Sistema de pensões português considerado pouco sustentável
Witthaya Prasongsin

Portugal surge no 24.º lugar numa lista de 44 países.

Portugal integra pela primeira vez o índice mundial de pensões da Mercer, surgindo em 24.º lugar numa lista de 44 países, abaixo do valor médio e com uma das prestações mais baixas em termos de sustentabilidade, foi esta terça-feira divulgado.

O índice mundial de pensões 2022 da Mercer e do Instituto CFA engloba os sistemas de pensões públicos e os planos privados, resultando numa "visão global" relativamente a 44 países, representando 65% da população mundial, indicou Cristina Duarte, da Mercer em Portugal.
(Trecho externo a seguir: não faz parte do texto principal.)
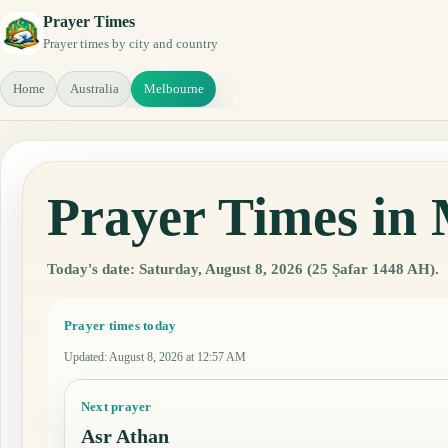
Prayer Times
Prayer times by city and country
Home
Australia
Melbourne
Prayer Times in 
Today's date: Saturday, August 8, 2026 (25 Ṣafar 1448 AH).
Prayer times today
Updated
:
August 8, 2026 at 12:57 AM
Next prayer
Asr Athan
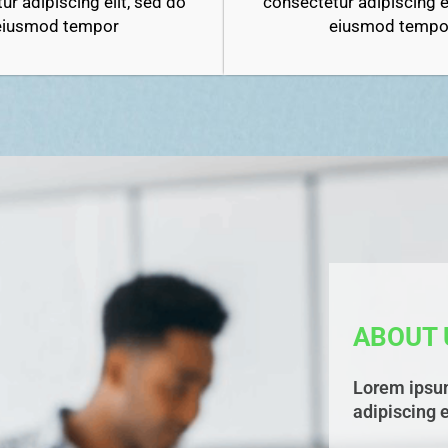
consectetur adipiscing el
ur adipiscing elit, sed do
eiusmod tempo
eiusmod tempor
ABOUT 
Lorem ipsum
adipiscing e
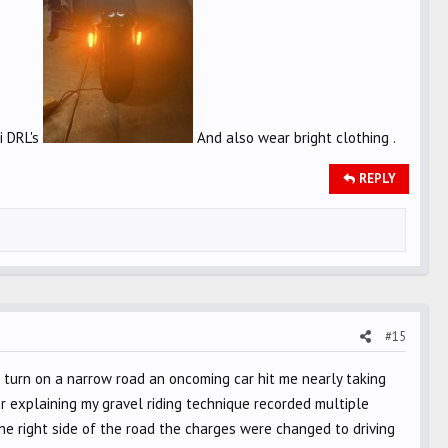
i DRL's
And also wear bright clothing .
REPLY
#15
nd a turn on a narrow road an oncoming car hit me nearly taking
er explaining my gravel riding technique recorded multiple
e right side of the road the charges were changed to driving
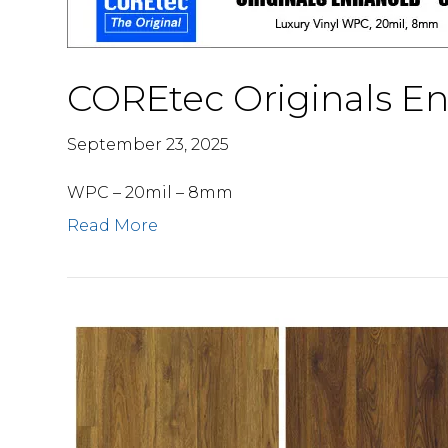
COREtec Originals E
September 23, 2025
WPC – 20mil – 8mm
Read More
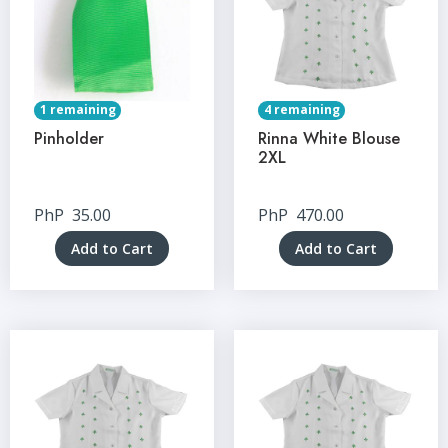
1 remaining
4 remaining
Pinholder
Rinna White Blouse
2XL
PhP
35.00
PhP
470.00
Add to Cart
Add to Cart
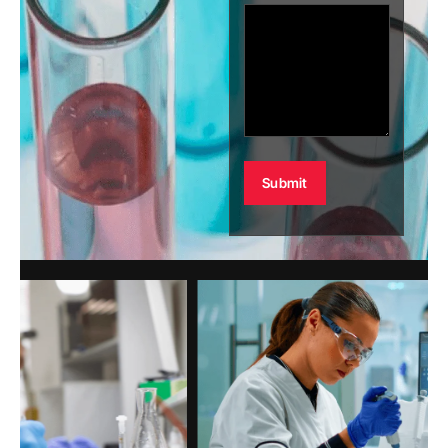
Alternative:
Os resultados baseiam-se num sistema de média ponderada para medir os indicadores de adequação, sustentabilidade e integridade de cada sistema de pensões face a mais de 50 indicadores.
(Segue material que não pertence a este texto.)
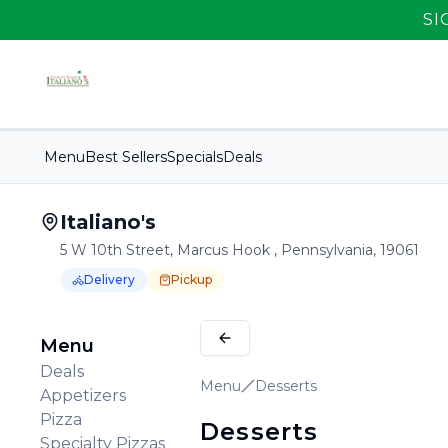
SI
Menu
Best Sellers
Specials
Deals
Italiano's
5 W 10th Street, Marcus Hook , Pennsylvania, 19061
Delivery
Pickup
Order Online for
Order online for
Pickup
pickup
or
Delivery
or
delivery
.
Delivery available.
Pickup available.
Order online from
It
Menu
Deals
Menu
Desserts
Appetizers
Pizza
Desserts
Specialty Pizzas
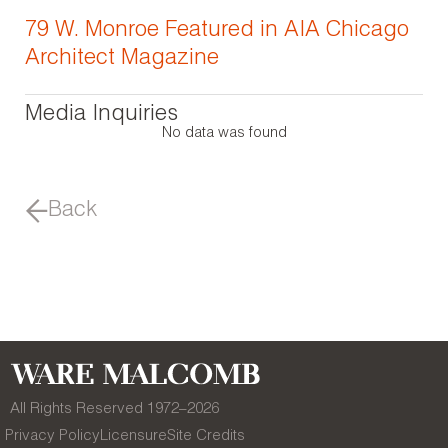
79 W. Monroe Featured in AIA Chicago
Architect Magazine
Media Inquiries
No data was found
Back
All Rights Reserved 1972–
2026
Privacy Policy
Licensure
Site Credits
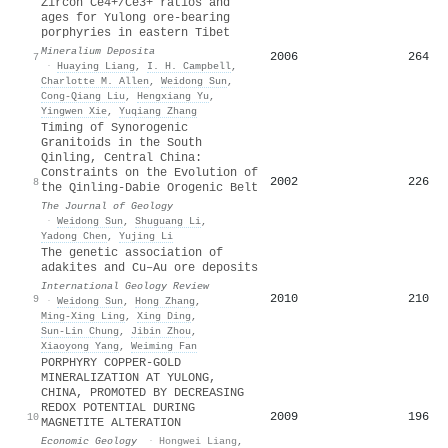
Zircon Ce4+/Ce3+ ratios and
ages for Yulong ore-bearing
porphyries in eastern Tibet
Mineralium Deposita
2006
264
7
·
Huaying Liang
,
I. H. Campbell
,
Charlotte M. Allen
,
Weidong Sun
,
Cong‐Qiang Liu
,
Hengxiang Yu
,
Yingwen Xie
,
Yuqiang Zhang
Timing of Synorogenic
Granitoids in the South
Qinling, Central China:
Constraints on the Evolution of
2002
226
8
the Qinling‐Dabie Orogenic Belt
The Journal of Geology
·
Weidong Sun
,
Shuguang Li
,
Yadong Chen
,
Yujing Li
The genetic association of
adakites and Cu–Au ore deposits
International Geology Review
2010
210
9
·
Weidong Sun
,
Hong Zhang
,
Ming‐Xing Ling
,
Xing Ding
,
Sun‐Lin Chung
,
Jibin Zhou
,
Xiaoyong Yang
,
Weiming Fan
PORPHYRY COPPER-GOLD
MINERALIZATION AT YULONG,
CHINA, PROMOTED BY DECREASING
REDOX POTENTIAL DURING
2009
196
10
MAGNETITE ALTERATION
Economic Geology
·
Hongwei Liang
,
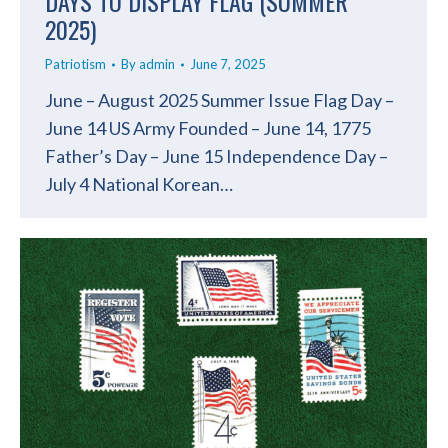
DAYS TO DISPLAY FLAG (SUMMER
2025)
Patriotism
By
admin
June 7, 2025
June – August 2025 Summer Issue Flag Day –
June 14 US Army Founded – June 14, 1775
Father’s Day – June 15 Independence Day –
July 4 National Korean…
Portugal surge em 24.º lugar, com uma pontuação global de 62,8, inferior ao valor médio (63,03).

Em termos de adequação, Portugal obteve 84,9 pontos, e em relação ao indicador integridade somou 73,9 pontos.

A prestação menos positiva foi no indicador de sustentabilidade, onde Portugal pontuou 29,7, sendo o sexto país com a pontuação mais baixa.
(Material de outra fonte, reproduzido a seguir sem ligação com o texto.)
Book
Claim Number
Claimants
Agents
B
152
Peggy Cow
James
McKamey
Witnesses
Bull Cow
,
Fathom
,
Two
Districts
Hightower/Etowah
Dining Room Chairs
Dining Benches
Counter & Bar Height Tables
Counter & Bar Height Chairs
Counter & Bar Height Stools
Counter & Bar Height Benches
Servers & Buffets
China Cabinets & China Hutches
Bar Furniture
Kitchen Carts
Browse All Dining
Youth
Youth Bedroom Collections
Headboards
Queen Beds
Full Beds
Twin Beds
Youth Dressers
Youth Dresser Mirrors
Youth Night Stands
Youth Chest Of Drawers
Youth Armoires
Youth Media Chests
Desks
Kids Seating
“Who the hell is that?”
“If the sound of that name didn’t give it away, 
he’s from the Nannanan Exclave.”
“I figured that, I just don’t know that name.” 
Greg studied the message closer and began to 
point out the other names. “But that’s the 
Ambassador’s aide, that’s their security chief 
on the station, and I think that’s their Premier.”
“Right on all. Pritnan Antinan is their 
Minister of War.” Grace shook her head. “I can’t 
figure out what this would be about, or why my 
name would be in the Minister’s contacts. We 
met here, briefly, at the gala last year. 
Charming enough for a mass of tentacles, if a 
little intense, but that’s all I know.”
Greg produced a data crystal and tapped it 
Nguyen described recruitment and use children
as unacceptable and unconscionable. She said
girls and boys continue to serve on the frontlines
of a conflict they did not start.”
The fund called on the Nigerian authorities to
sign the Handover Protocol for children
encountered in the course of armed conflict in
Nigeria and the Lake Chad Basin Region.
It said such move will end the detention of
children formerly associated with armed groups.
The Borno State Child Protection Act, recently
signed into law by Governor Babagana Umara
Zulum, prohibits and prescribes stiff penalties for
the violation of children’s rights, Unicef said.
O sistema de pensões da Islândia lidera a lista, com 84,7 pontos, pelos Países Baixos (84,6) e a Dinamarca (82,0).

A Tailândia teve a pontuação mais baixa do índice (41,7).

“As pessoas têm vindo a assumir mais responsabilidade pelas suas poupanças para a reforma há algum tempo", sublinha Cristina Duarte, acrescentando que "em pleno período de elevados níveis de inflação, taxas de juros crescentes e maior incerteza sobre as condições económicas, as pessoas fazem-no num ambiente cada vez mais complexo e volátil".

"Apesar das diferenças nas influências sociais, políticas, históricas ou económicas entre os territórios, muitos destes desafios são universais. E embora as reformas necessárias possam levar tempo e uma ponderação cuidadosa, os decisores políticos devem fazer o máximo para garantir que os sistemas de pensões tenham os devidos apoios e sejam bem regulamentados”, defende a responsável da Mercer.